• _What is being asked_: Report all lines below with the word "Collection".

Records from a dataset:

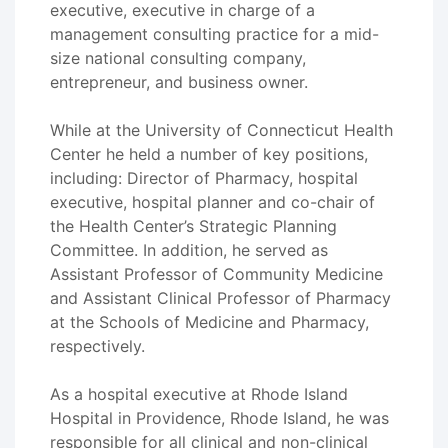
executive, executive in charge of a
management consulting practice for a mid-
size national consulting company,
entrepreneur, and business owner.
While at the University of Connecticut Health
Center he held a number of key positions,
including: Director of Pharmacy, hospital
executive, hospital planner and co-chair of
the Health Center’s Strategic Planning
Committee. In addition, he served as
Assistant Professor of Community Medicine
and Assistant Clinical Professor of Pharmacy
at the Schools of Medicine and Pharmacy,
respectively.
As a hospital executive at Rhode Island
Hospital in Providence, Rhode Island, he was
responsible for all clinical and non-clinical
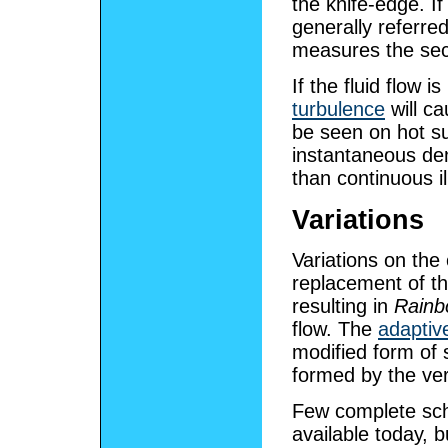
the knife-edge. If
generally referre
measures the seco
If the fluid flow 
turbulence
will c
be seen on hot su
instantaneous den
than continuous i
Variations
Variations on the
replacement of th
resulting in
Rainb
flow. The
adaptiv
modified form of 
formed by the ver
Few complete sch
available today, b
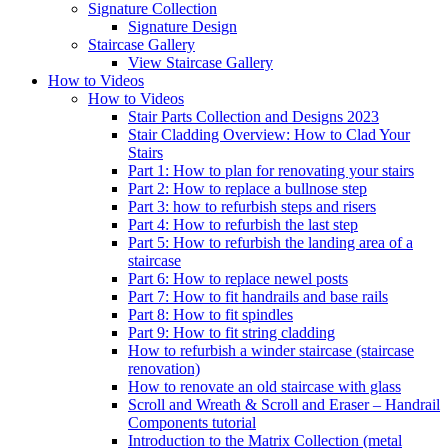
Signature
Collection
Signature Design
Staircase
Gallery
View Staircase Gallery
How to Videos
How to Videos
Stair Parts Collection and Designs 2023
Stair Cladding Overview: How to Clad Your
Stairs
Part 1: How to plan for renovating your stairs
Part 2: How to replace a bullnose step
Part 3: how to refurbish steps and risers
Part 4: How to refurbish the last step
Part 5: How to refurbish the landing area of a
staircase
Part 6: How to replace newel posts
Part 7: How to fit handrails and base rails
Part 8: How to fit spindles
Part 9: How to fit string cladding
How to refurbish a winder staircase (staircase
renovation)
How to renovate an old staircase with glass
Scroll and Wreath & Scroll and Eraser – Handrail
Components tutorial
Introduction to the Matrix Collection (metal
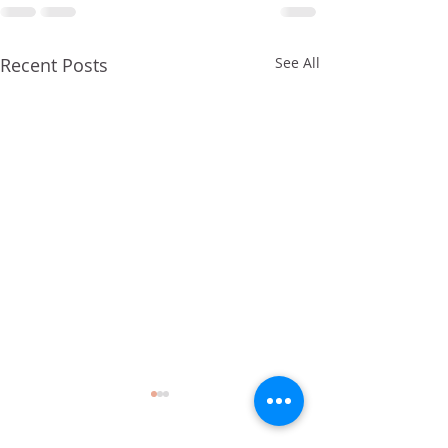
Recent Posts
See All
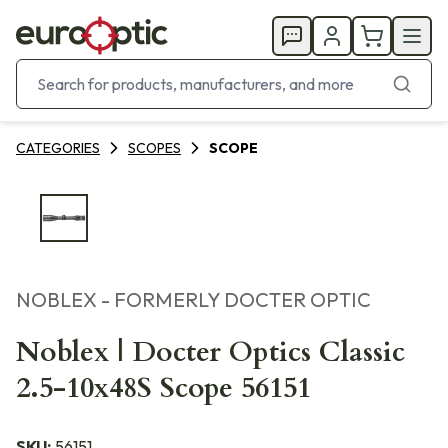
CATEGORIES
SCOPES
SCOPE
NOBLEX - FORMERLY DOCTER OPTIC
Noblex | Docter Optics Classic
2.5-10x48S Scope 56151
SKU:
56151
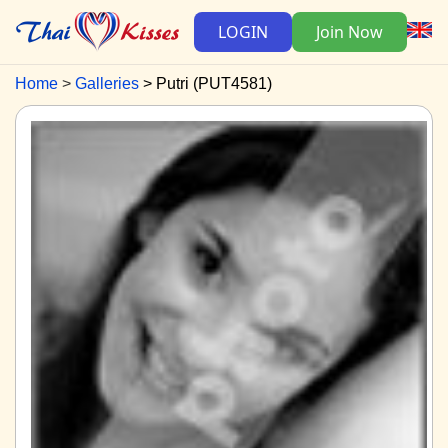
LOGIN
Join Now
Home
Galleries
Putri (PUT4581)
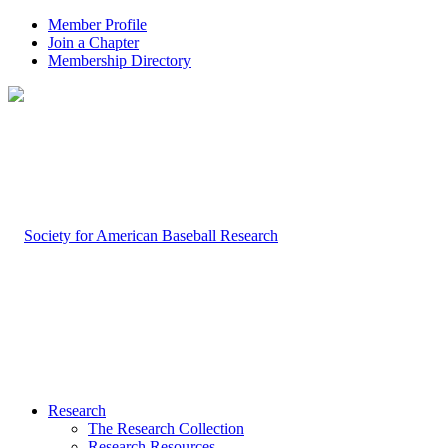
Member Profile
Join a Chapter
Membership Directory
Research
The Research Collection
Research Resources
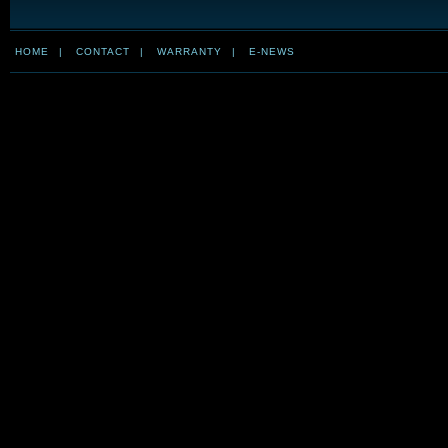
HOME
|
CONTACT
|
WARRANTY
|
E-NEWS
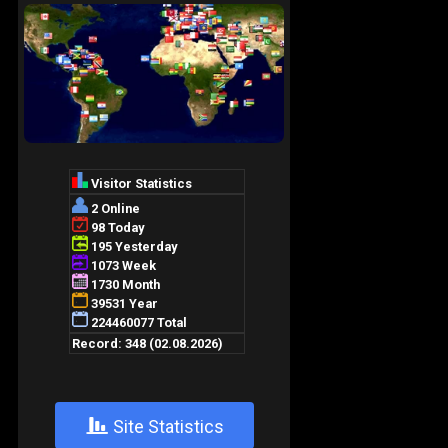
+
Site Statistics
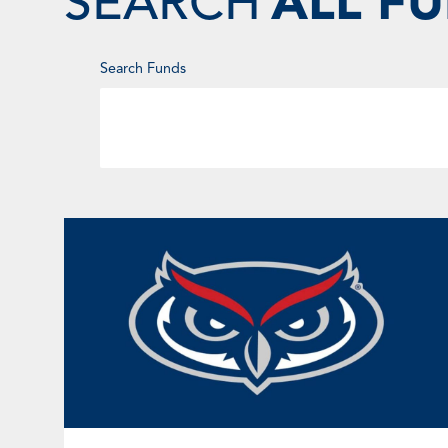
SEARCH
ALL F
Enter
Search Funds
Keyword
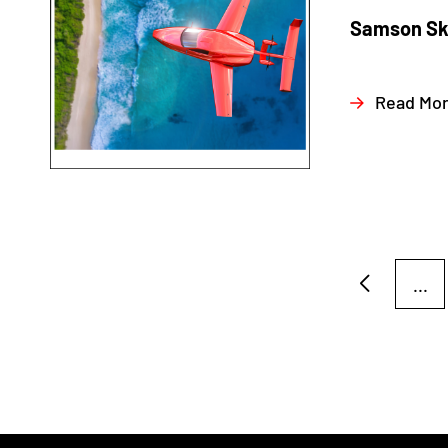
Samson Sky
Read Mo
...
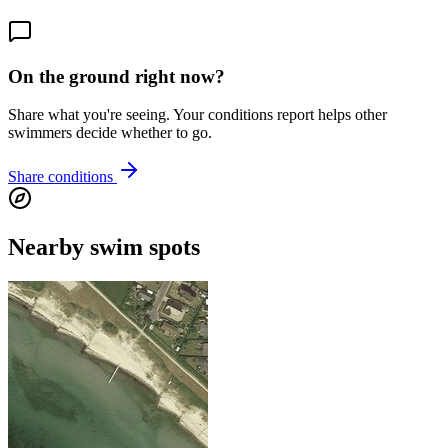
On the ground right now?
Share what you're seeing. Your conditions report helps other
swimmers decide whether to go.
Share conditions
Nearby swim spots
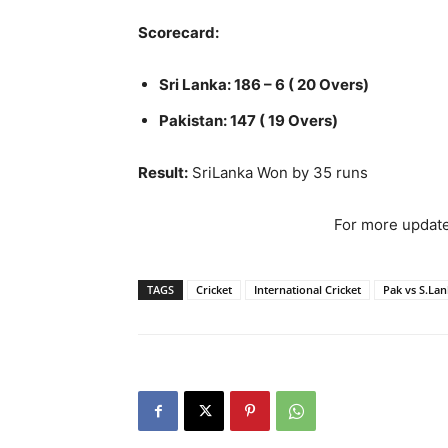
Scorecard:
Sri Lanka: 186 – 6 ( 20 Overs)
Pakistan: 147 ( 19 Overs)
Result:
SriLanka Won by 35 runs
For more update
TAGS
Cricket
International Cricket
Pak vs S.La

• _Solution to this exercise_:
Collection
Stair Parts Collection and Designs 2023
Introduction to the Matrix Collection (metal
The Research Collection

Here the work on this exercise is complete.